Task prompt:
Restate every line of the data word for word, except for the images.

*** Extracted records ***

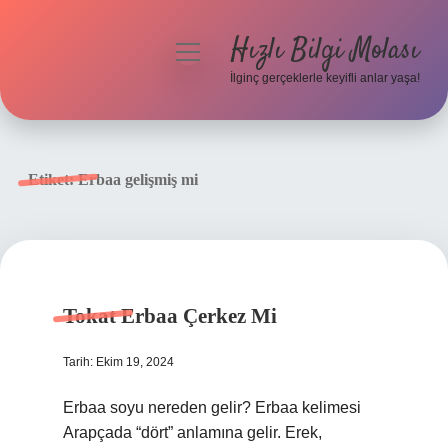
Hızlı Bilgi Molası
menüyü
aç
İlginç gerçeklerle keyifli anlar yaşa!
Anasayfa
Gizlilik Politikası
Etiket:
Erbaa gelişmiş mi
Yasal Uyarı
Hakkımızda
Tokat Erbaa Çerkez Mi
Tarih: Ekim 19, 2024
Erbaa soyu nereden gelir? Erbaa kelimesi
Arapçada “dört” anlamına gelir. Erek,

*** End of Extracted records ***

Solution to this task:
Hızlı Bilgi Molası
menüyü
aç
İlginç gerçeklerle keyifli anlar yaşa!
Anasayfa
Gizlilik Politikası
Etiket:
Erbaa gelişmiş mi
Yasal Uyarı
Hakkımızda
Tokat Erbaa Çerkez Mi
Tarih: Ekim 19, 2024
Erbaa soyu nereden gelir? Erbaa kelimesi
Arapçada “dört” anlamına gelir. Erek,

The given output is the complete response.